No, the Obamas would occupy the White House as a kind of “soft terrorism,” a cultural, not a militant, takeover. Expect dashikis as mandatory attire for state dinners, tribal masks on the walls of Lincoln’s bedroom, copies of The Color Purple replacing the Gideon Bible as bedside reading, the White House Christmas tree decorated with African trinkets, Maya Angelou, Toni Morrison and Alice Walker intoning from their classic works at any and all public ceremonies, fertility statues in the Rose Garden, etc.

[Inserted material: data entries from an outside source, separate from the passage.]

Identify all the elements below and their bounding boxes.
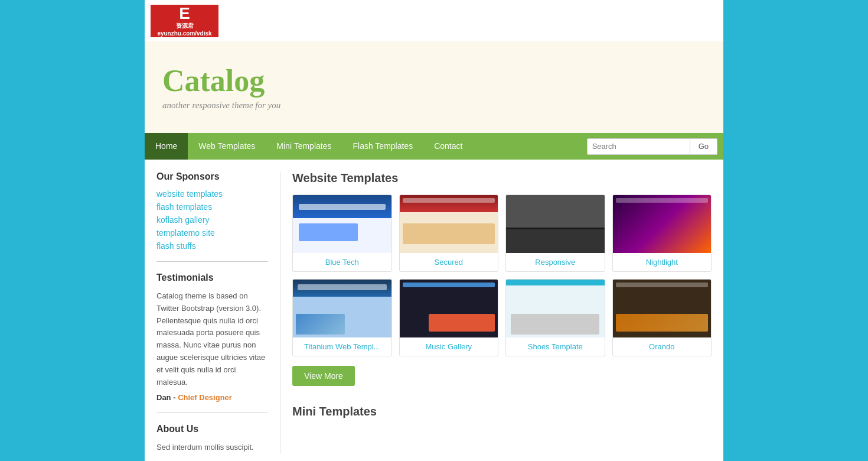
divider-2 [156, 413, 268, 413]
nav-item-web-templates[interactable]: Web Templates [188, 133, 266, 160]
logo-bar: E 资源君 eyunzhu.com/vdisk [145, 0, 723, 41]
nav-links: Home Web Templates Mini Templates Flash … [145, 133, 587, 160]
template-thumb-nightlight [613, 195, 712, 253]
template-card-titanium[interactable]: Titanium Web Templ... [292, 279, 392, 356]
search-input[interactable] [587, 138, 690, 155]
template-thumb-titanium [293, 280, 391, 337]
template-name-titanium[interactable]: Titanium Web Templ... [293, 337, 391, 356]
template-thumb-orando [613, 280, 712, 337]
website-templates-heading: Website Templates [292, 171, 712, 185]
logo-letter: E [179, 5, 190, 22]
template-name-blue-tech[interactable]: Blue Tech [293, 253, 391, 271]
header-banner: Catalog another responsive theme for you [145, 41, 723, 133]
template-name-nightlight[interactable]: Nightlight [613, 253, 712, 271]
template-name-music-gallery[interactable]: Music Gallery [400, 337, 498, 356]
site-title: Catalog [162, 64, 280, 98]
about-us-text: Sed interdum mollis suscipit. [156, 441, 268, 454]
site-subtitle: another responsive theme for you [162, 100, 280, 111]
sidebar-link-templatemo[interactable]: templatemo site [156, 228, 268, 238]
divider-1 [156, 261, 268, 262]
template-card-blue-tech[interactable]: Blue Tech [292, 194, 392, 272]
nav-item-contact[interactable]: Contact [423, 133, 473, 160]
sponsors-heading: Our Sponsors [156, 171, 268, 182]
template-thumb-music-gallery [400, 280, 498, 337]
template-thumb-secured [400, 195, 498, 253]
sidebar: Our Sponsors website templates flash tem… [145, 171, 280, 454]
dan-role[interactable]: Chief Designer [178, 393, 232, 402]
template-name-secured[interactable]: Secured [400, 253, 498, 271]
testimonials-heading: Testimonials [156, 272, 268, 283]
search-go-button[interactable]: Go [690, 138, 717, 155]
template-name-orando[interactable]: Orando [613, 337, 712, 356]
sidebar-link-flash-stuffs[interactable]: flash stuffs [156, 241, 268, 251]
dan-name: Dan - [156, 393, 176, 402]
sidebar-link-koflash[interactable]: koflash gallery [156, 215, 268, 225]
mini-templates-heading: Mini Templates [292, 405, 712, 418]
template-thumb-shoes [506, 280, 605, 337]
search-area: Go [587, 138, 723, 155]
template-card-music-gallery[interactable]: Music Gallery [399, 279, 499, 356]
nav-item-home[interactable]: Home [145, 133, 188, 160]
testimonials-text: Catalog theme is based on Twitter Bootst… [156, 290, 268, 388]
sidebar-link-website-templates[interactable]: website templates [156, 189, 268, 199]
template-card-shoes[interactable]: Shoes Template [505, 279, 605, 356]
logo[interactable]: E 资源君 eyunzhu.com/vdisk [151, 5, 218, 37]
about-heading: About Us [156, 424, 268, 434]
dan-label: Dan - Chief Designer [156, 393, 268, 402]
template-card-nightlight[interactable]: Nightlight [612, 194, 712, 272]
template-card-secured[interactable]: Secured [399, 194, 499, 272]
nav-item-mini-templates[interactable]: Mini Templates [266, 133, 342, 160]
content-area: Website Templates Blue Tech Secured [280, 171, 723, 454]
template-thumb-blue-tech [293, 195, 391, 253]
template-card-responsive[interactable]: Responsive [505, 194, 605, 272]
template-grid: Blue Tech Secured Responsive [292, 194, 712, 356]
template-card-orando[interactable]: Orando [612, 279, 712, 356]
logo-subtext: eyunzhu.com/vdisk [157, 30, 211, 37]
navbar: Home Web Templates Mini Templates Flash … [145, 133, 723, 160]
nav-item-flash-templates[interactable]: Flash Templates [342, 133, 423, 160]
sidebar-link-flash-templates[interactable]: flash templates [156, 202, 268, 212]
view-more-button[interactable]: View More [292, 366, 355, 386]
template-thumb-responsive [506, 195, 605, 253]
template-name-responsive[interactable]: Responsive [506, 253, 605, 271]
logo-text: 资源君 [176, 22, 194, 30]
template-name-shoes[interactable]: Shoes Template [506, 337, 605, 356]
main-wrapper: E 资源君 eyunzhu.com/vdisk Catalog another … [145, 0, 723, 461]
main-content: Our Sponsors website templates flash tem… [145, 160, 723, 461]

No doubt the first order of business would be to rename the White House. “Big Momma’s House” is the obvious choice but as dense as Michelle is, I think even she would sense the danger inherent in that name. I only hope nobody asks Ray Nagin for his input.

Anna writes:

The New Yorker is famous for its satire. What’s surprising this time is the result. This cover, instead of spreading out in fame as satire, seems to be catching people in a circle. Some may see satire, others may see too many possible grains of truth. Is it not satire because it’s too plausible? There’s the rub. The talk goes on.

Josh F. writes:

Your sentiments parallel mine concerning the Obama cartoon. The main failing of The New Yorker was believing the hype about Barack Obama and feigning obliviousness to everything we know about him. There is not a shred of evidence to suggest this presidential nominee is a Christian-loving American patriot. Quite the contrary, there is ample evidence of his Muslimness and friendship towards Islam, evidence of his wife’s utter distaste for America and evidence of his family’s embrace of radical racist black theology. The satire bombed because instead of dizzying us all with more of the magical aura of Obama, it created a pause to think about who this guy really is and why is this controversial magazine characterization such a stark contrast to all the hype?